U.S. Secretary of State Antony Blinken and Russia’s Foreign Minister Sergei Lavrov were expected to hold talks late on Wednesday amid a push to agree a presidential summit despite dire ties between the two countries.
The face-to-face talks between the former Cold War foes on the sidelines of a gathering of 8 foreign ministers in Reykjavik will be the highest level meeting since U.S. President Joe Biden took office in January.
Ties have been fraught since March when Biden said he believed Russian President Vladimir Putin was a “killer”, prompting Moscow to recall its U.S. ambassador for consultations. The envoy still hasn’t returned.
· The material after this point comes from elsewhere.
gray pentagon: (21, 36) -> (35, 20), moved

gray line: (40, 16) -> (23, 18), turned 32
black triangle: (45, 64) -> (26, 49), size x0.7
The United States then imposed sanctions and expelled Russian diplomats over “malign” activities which Moscow denied, prompting Russia to retaliate in kind. It later banned the U.S. embassy from hiring local staff.
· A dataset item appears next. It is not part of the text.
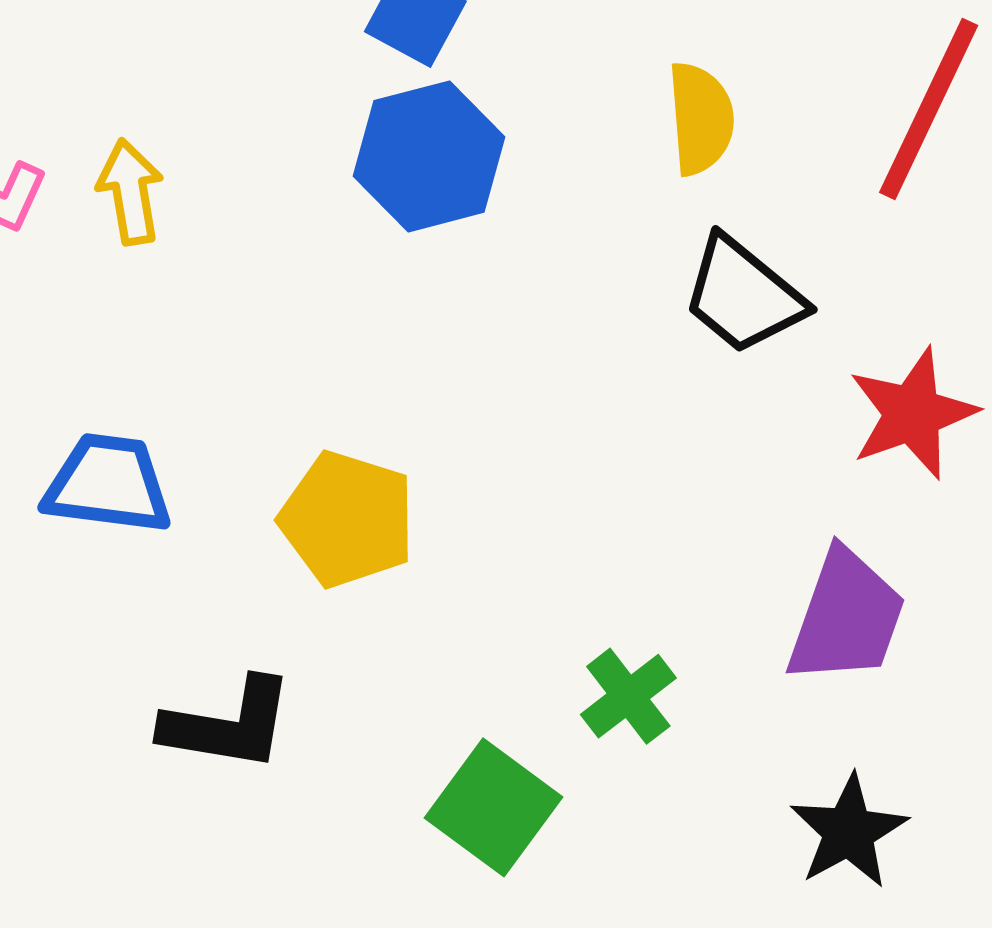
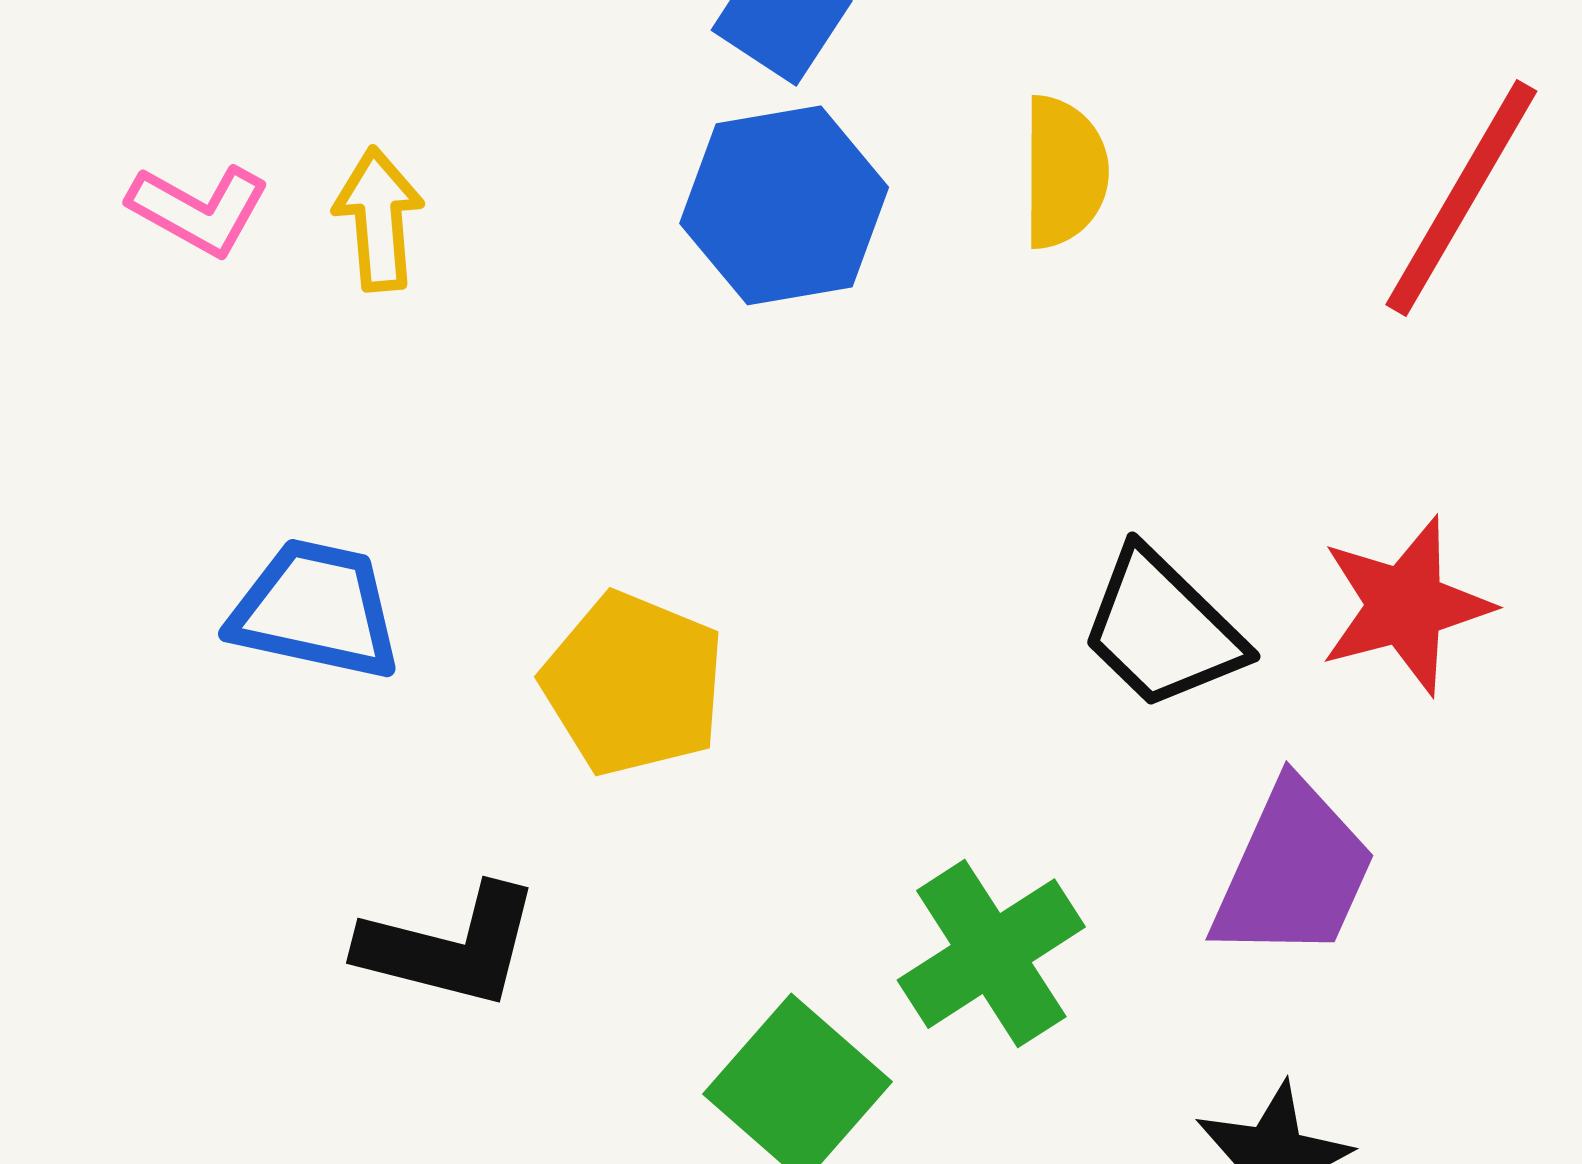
yellow semicircle: (701, 118) -> (1064, 172), moved
black trapezoid: (743, 295) -> (1162, 629), moved
green cross: (628, 696) -> (991, 954), size x1.4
Immediate gains from the talks between Lavrov and Blinken are likely to be modest, though they could pave the way for a Biden-Putin summit in June.
On Monday, Russia’s Kommersant newspaper quoted government sources touting Switzerland as the likeliest venue for the summit.
Lavrov and Blinken are set to meet on Wednesday night after the Arctic Council, a regional grouping of 8 nations, has finished meeting, U.S. State Department spokesman Ned Price said.